As a Finnish software dev I can say that in these days native support for Unicod...

silentbicycle · on Oct 17, 2010

Is Unicode something that needs to be in the core of a language, or is it sufficient to leave it to libraries, if the language's design doesn't prevent it?

On this computer (OpenBSD/i386), icu has over 1 MB of libraries and a 15 MB data file. The whole Lua distribution fits in one 200k library. Bloating the core language with that seems impractical.

arkx · on Oct 17, 2010

In my opinion, it needs to be in the core.

Imagine you need to go through a library every time your string includes or might include the letter "s" or "v". Basically you'd need to use this library for all your strings. But then you lose compatibility with 'normal' string type and need to be constantly aware of the difference. You might want to use some other library that doesn't support this Unicode library at all, etc. It quickly becomes a very painful world to live in.

As you might imagine, just having support for Unicode baked in the language is very nice. Defaulting to Unicode for all text is even better.

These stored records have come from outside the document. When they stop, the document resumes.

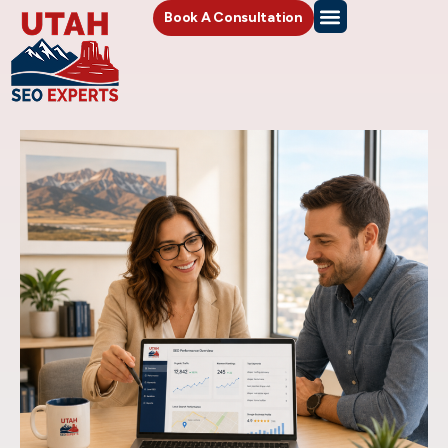
Book A Consultation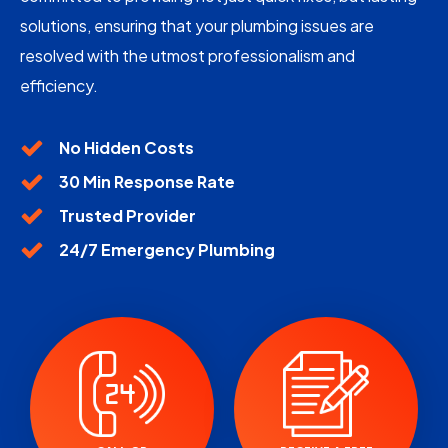
solutions, ensuring that your plumbing issues are
resolved with the utmost professionalism and
efficiency.
No Hidden Costs
30 Min Response Rate
Trusted Provider
24/7 Emergency Plumbing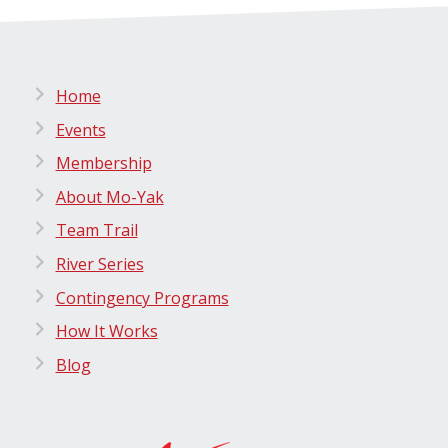
Home
Events
Membership
About Mo-Yak
Team Trail
River Series
Contingency Programs
How It Works
Blog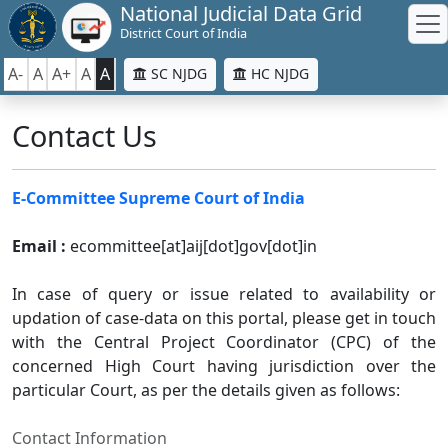
National Judicial Data Grid
District Court of India
A-
A
A+
A
A
SC NJDG
HC NJDG
Contact Us
E-Committee Supreme Court of India
Email :
ecommittee[at]aij[dot]gov[dot]in
In case of query or issue related to availability or
updation of case-data on this portal, please get in touch
with the Central Project Coordinator (CPC) of the
concerned High Court having jurisdiction over the
particular Court, as per the details given as follows:
Contact Information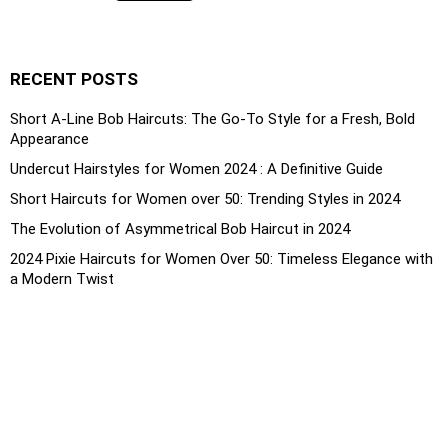
RECENT POSTS
Short A-Line Bob Haircuts: The Go-To Style for a Fresh, Bold
Appearance
Undercut Hairstyles for Women 2024 : A Definitive Guide
Short Haircuts for Women over 50: Trending Styles in 2024
The Evolution of Asymmetrical Bob Haircut in 2024
2024 Pixie Haircuts for Women Over 50: Timeless Elegance with
a Modern Twist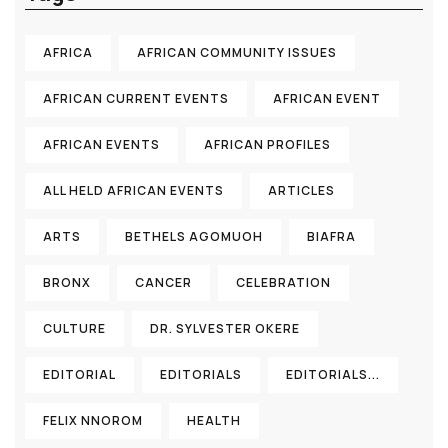
AFRICA
AFRICAN COMMUNITY ISSUES
AFRICAN CURRENT EVENTS
AFRICAN EVENT
AFRICAN EVENTS
AFRICAN PROFILES
ALL HELD AFRICAN EVENTS
ARTICLES
ARTS
BETHELS AGOMUOH
BIAFRA
BRONX
CANCER
CELEBRATION
CULTURE
DR. SYLVESTER OKERE
EDITORIAL
EDITORIALS
EDITORIALS...
FELIX NNOROM
HEALTH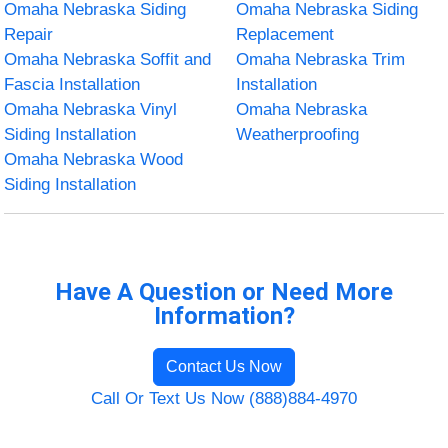
Omaha Nebraska Siding
Omaha Nebraska Siding
Repair
Replacement
Omaha Nebraska Soffit and
Omaha Nebraska Trim
Fascia Installation
Installation
Omaha Nebraska Vinyl
Omaha Nebraska
Siding Installation
Weatherproofing
Omaha Nebraska Wood
Siding Installation
Have A Question or Need More
Information?
Contact Us Now
Call Or Text Us Now (888)884-4970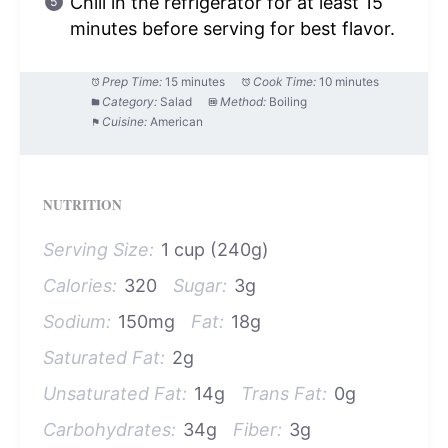
Chill in the refrigerator for at least 15
minutes before serving for best flavor.
Prep Time:
15 minutes
Cook Time:
10 minutes
Category:
Salad
Method:
Boiling
Cuisine:
American
NUTRITION
Serving Size:
1 cup (240g)
Calories:
320
Sugar:
3g
Sodium:
150mg
Fat:
18g
Saturated Fat:
2g
Unsaturated Fat:
14g
Trans Fat:
0g
Carbohydrates:
34g
Fiber:
3g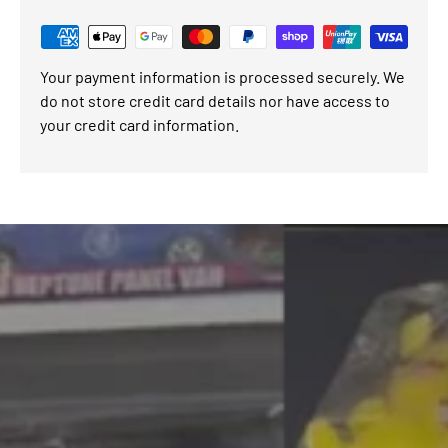
Your payment information is processed securely. We
do not store credit card details nor have access to
your credit card information.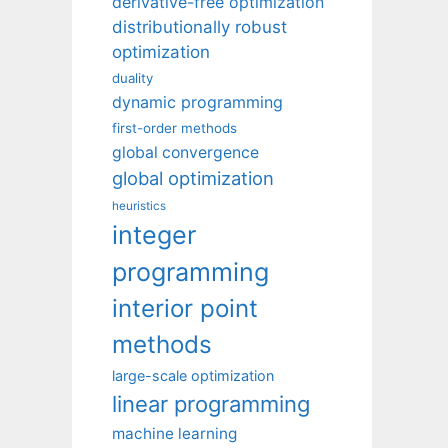
derivative-free optimization
distributionally robust
optimization
duality
dynamic programming
first-order methods
global convergence
global optimization
heuristics
integer
programming
interior point
methods
large-scale optimization
linear programming
machine learning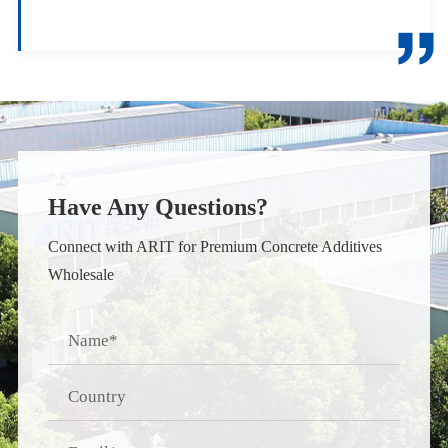

Have Any Questions?
Connect with ARIT for Premium Concrete Additives
Wholesale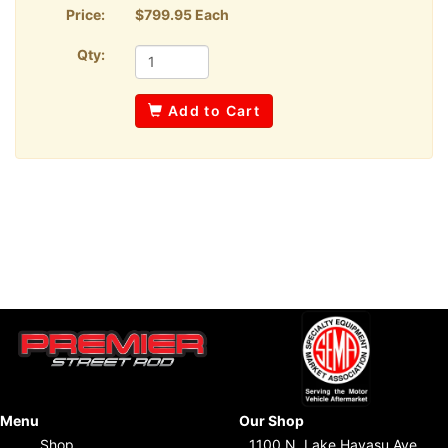
Price:
$799.95 Each
Qty:
Add to Cart
Menu
Our Shop
Shop
1100 N. Lake Havasu Ave.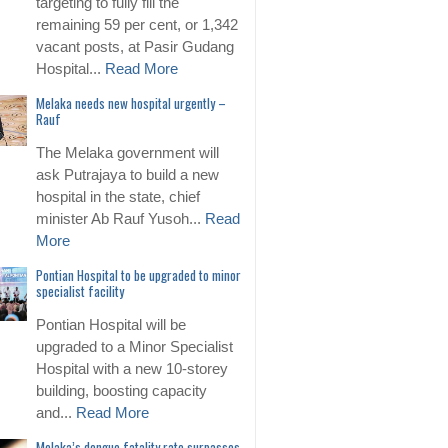
targeting to fully fill the
remaining 59 per cent, or 1,342
vacant posts, at Pasir Gudang
Hospital...
Read More
Melaka needs new hospital urgently –
Rauf
The Melaka government will
ask Putrajaya to build a new
hospital in the state, chief
minister Ab Rauf Yusoh...
Read
More
Pontian Hospital to be upgraded to minor
specialist facility
Pontian Hospital will be
upgraded to a Minor Specialist
Hospital with a new 10-storey
building, boosting capacity
and...
Read More
Melaka’s dengue fatality rate surpasses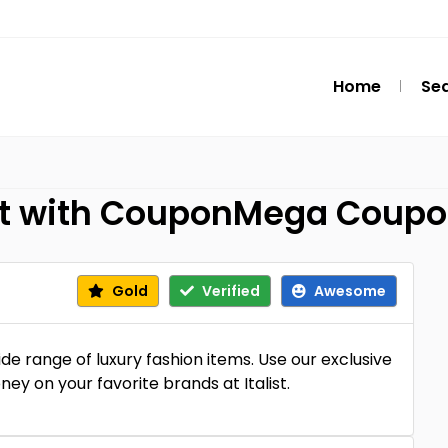
Home
Se
list with CouponMega Coup
Gold
Verified
Awesome
de range of luxury fashion items. Use our exclusive
y on your favorite brands at Italist.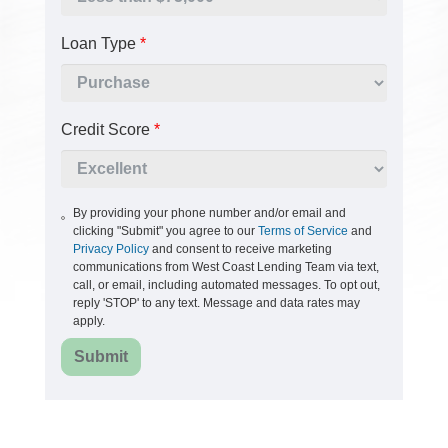
Loan Type
*
Credit Score
*
By providing your phone number and/or email and
clicking "Submit" you agree to our
Terms of Service
and
Privacy Policy
and consent to receive marketing
communications from West Coast Lending Team via text,
call, or email, including automated messages. To opt out,
reply 'STOP' to any text. Message and data rates may
apply.
Submit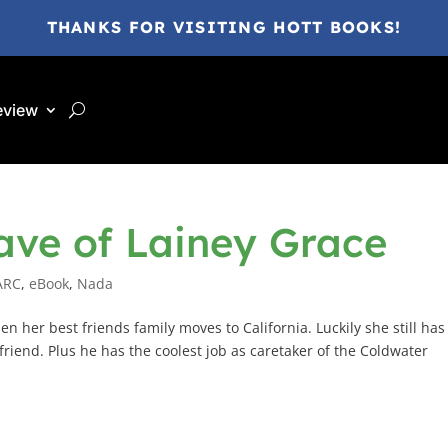
THANKS FOR VISITING HOTT BOOKS!
eview
ave of Lainey Grace
ARC
,
eBook
,
Nada
n her best friends family moves to California. Luckily she still has
riend. Plus he has the coolest job as caretaker of the Coldwater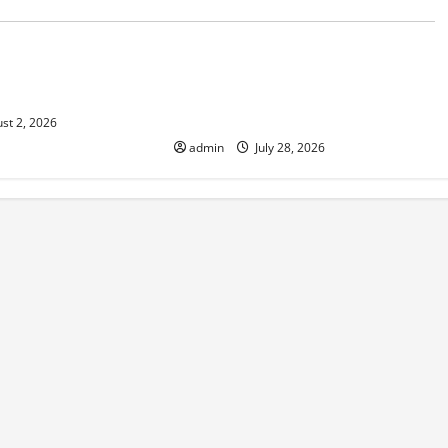
d
Uncategorized
e and Increasing
Volcano Erupts in Indonesia:
isk
Impact on the Environment and
Society
st 2, 2026
admin
July 28, 2026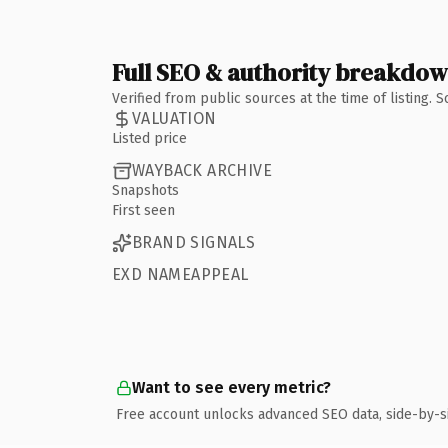
Full SEO & authority breakdo
Verified from public sources at the time of listing.
VALUATION
Listed price
WAYBACK ARCHIVE
Snapshots
First seen
BRAND SIGNALS
EXD NAMEAPPEAL
Want to see every metric?
Free account unlocks advanced SEO data, side-by-s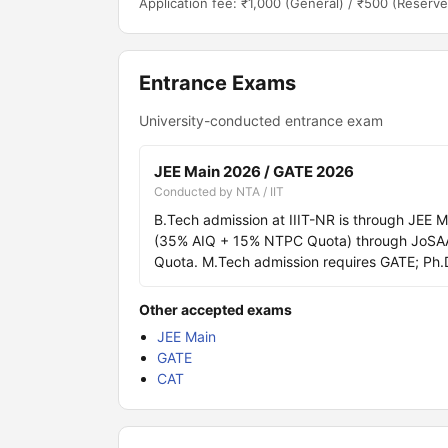
Application fee: ₹1,000 (General) / ₹500 (Reserve
Entrance Exams
University-conducted entrance exam
JEE Main 2026 / GATE 2026
Conducted by NTA / IIT
B.Tech admission at IIIT-NR is through JEE 
(35% AIQ + 15% NTPC Quota) through JoSAA, w
Quota. M.Tech admission requires GATE; Ph.D
Other accepted exams
JEE Main
GATE
CAT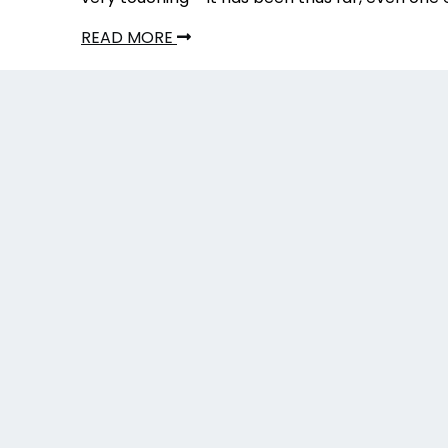
READ MORE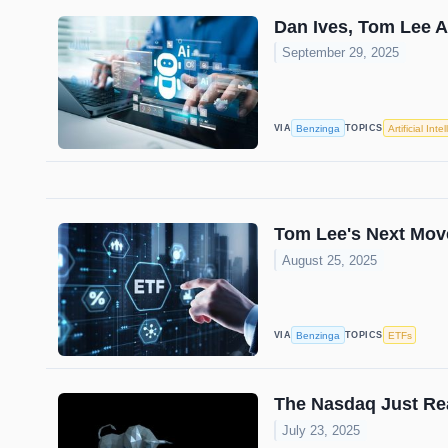
Dan Ives, Tom Lee 
September 29, 2025
Benzinga
Artificial Inte
VIA
TOPICS
Tom Lee's Next Mov
August 25, 2025
Benzinga
ETFs
VIA
TOPICS
The Nasdaq Just Re
July 23, 2025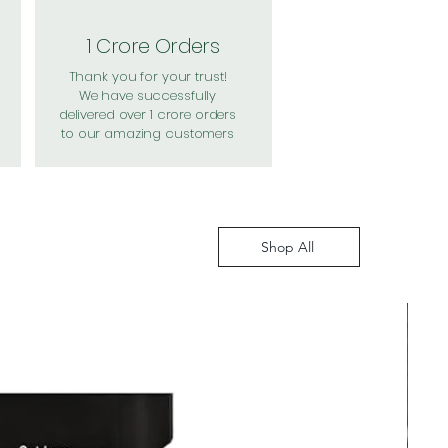
1 Crore Orders
Thank you for your trust!
We have successfully
delivered over 1 crore orders
to our amazing customers
Shop All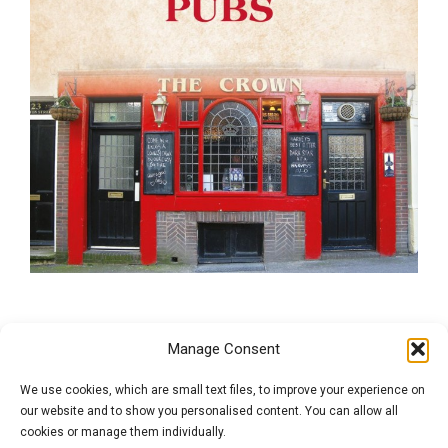
Brighton Pubs
Manage Consent
We use cookies, which are small text files, to improve your experience on
Brighton has long been an important seaside town, and today
our website and to show you personalised content. You can allow all
draws in visitors from all over Britain and beyond for its varied
cookies or manage them individually.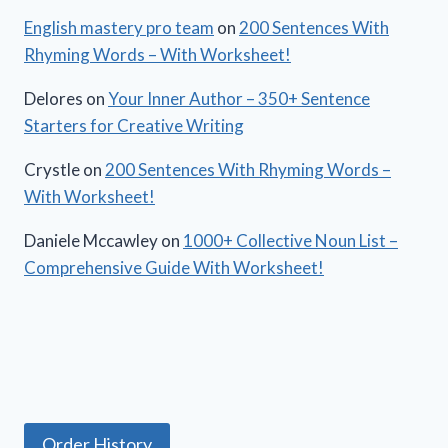
English mastery pro team
on
200 Sentences With
Rhyming Words – With Worksheet!
Delores
on
Your Inner Author – 350+ Sentence
Starters for Creative Writing
Crystle
on
200 Sentences With Rhyming Words –
With Worksheet!
Daniele Mccawley
on
1000+ Collective Noun List –
Comprehensive Guide With Worksheet!
Order History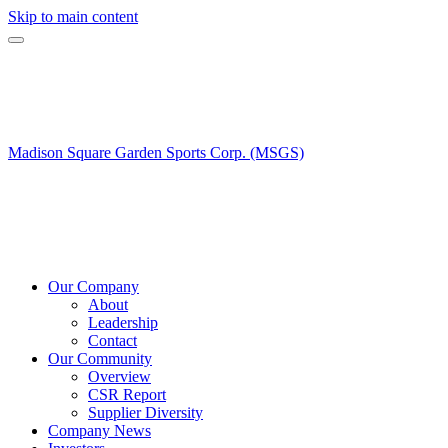
Skip to main content
Madison Square Garden Sports Corp. (MSGS)
Our Company
About
Leadership
Contact
Our Community
Overview
CSR Report
Supplier Diversity
Company News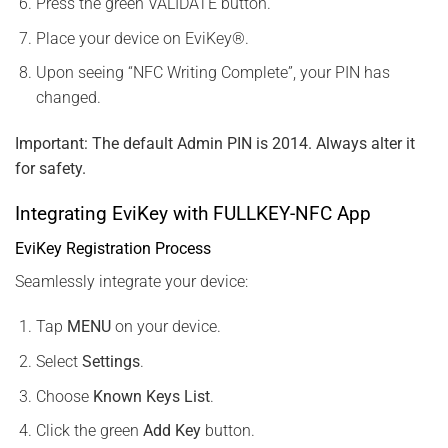
Press the green VALIDATE button.
Place your device on EviKey®.
Upon seeing “NFC Writing Complete”, your PIN has
changed.
Important: The default Admin PIN is 2014. Always alter it
for safety.
Integrating EviKey with FULLKEY-NFC App
EviKey Registration Process
Seamlessly integrate your device:
Tap
MENU
on your device.
Select
Settings
.
Choose
Known Keys List
.
Click the green
Add Key
button.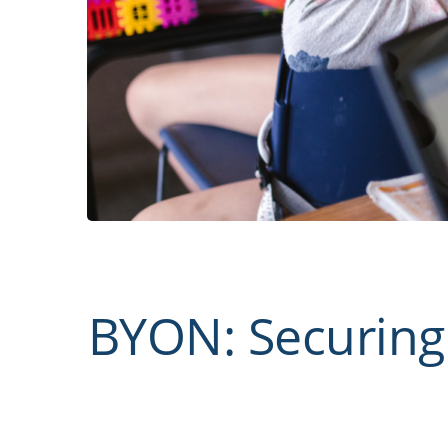
BYON: Securing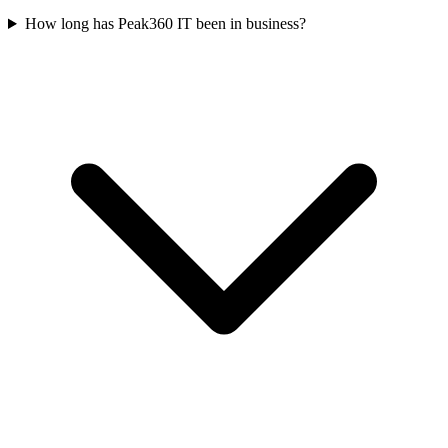
How long has Peak360 IT been in business?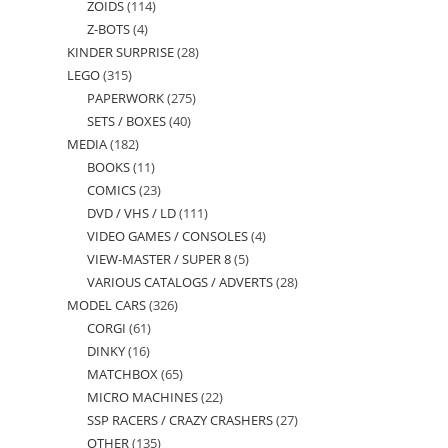
ZOIDS
114
114
products
Z-BOTS
4
4
products
KINDER SURPRISE
28
28
products
LEGO
315
315
products
PAPERWORK
275
275
products
SETS / BOXES
40
40
products
MEDIA
182
182
products
BOOKS
11
11
products
COMICS
23
23
products
DVD / VHS / LD
111
111
products
VIDEO GAMES / CONSOLES
4
4
products
VIEW-MASTER / SUPER 8
5
5
products
VARIOUS CATALOGS / ADVERTS
28
28
products
MODEL CARS
326
326
products
CORGI
61
61
products
DINKY
16
16
products
MATCHBOX
65
65
products
MICRO MACHINES
22
22
products
SSP RACERS / CRAZY CRASHERS
27
27
products
OTHER
135
135
products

I can understand why Lua in particular doesn't come with Unicode support out of the box, being so small. My comment was written in response to the more general claim that Unicode support is a strange thing to consider essential in a programming language.

(According to http://www.bckelk.ukfsn.org/words/etaoin.html, s/ä and v/ö are comparable in frequency.)

silentbicycle · on Oct 17, 2010

I think we have slightly different ideas about the language core vs. library distinction. In C, for example, printf and strlen are library functions (stdio.h and string.h), while structs are part of the core language.

All the language core needs for Unicode is reasonable support for tagging string literals (i.e., U"blah") and a binary-safe string type. It's best if there's either a standard or de facto community standard library for doing Unicode string ops, but it doesn't need core support anymore than the Linux kernel needs to know about parsing HTTP.

stcredzero · on Oct 17, 2010

Is Unicode something that needs to be in the core of a language, or is it sufficient to leave it to libraries, if the language's design doesn't prevent it?

At the very least, there should be a first-class type that maps 1-to-1 with a Unicode CodePoint. Then there should be easy ways to do common operations on strings in terms of CodePoints. (Like string comparison, substring matching, concatenation.) Furthermore, the encodings should be handled in a transparent way.

If the goal is to keep Lua to a 200k core, then there should be a mechanism to add such functionality as if it's built in.

EDIT: "transparent" meaning, it looks like core functionality.

silentbicycle · on Oct 17, 2010

> If the goal is to keep Lua to a 200k core, then there should be a mechanism to add such functionality as if it's built in.

There is. See "metatables" - the behavior of tables (Lua dicts) and userdata (handles to C pointers, or raw C pointers) is intentionally left minimal but extensible, so that new first-class ("transparent") types can be added.

For example, Lua doesn't have full regexp support* , but there's LPEG (http://www.inf.puc-rio.br/~roberto/lpeg/lpeg.html), a library that adds a PEG-based matching/parsing engine (which is a superset of REs). It's no less usable for being in a library rather than the core.

* Though what it does have (http://www.lua.org/manual/5.1/manual.html#5.4) if often good enough - the main thing missing is groups, e.g. "a+(ab|bc)?d".

xtho · on Oct 17, 2010

The characters you listed are defined in latin-1. They really don't serve as a good example for the urgent need to use unicode.

arkx · on Oct 17, 2010

They are not in ASCII, and that is the problem. You wouldn't believe how many times I've tripped over Python 2.x's UnicodeDecodeError for example.

Moreover, I wasn't searching for the best example -- merely using something I have personal experience of.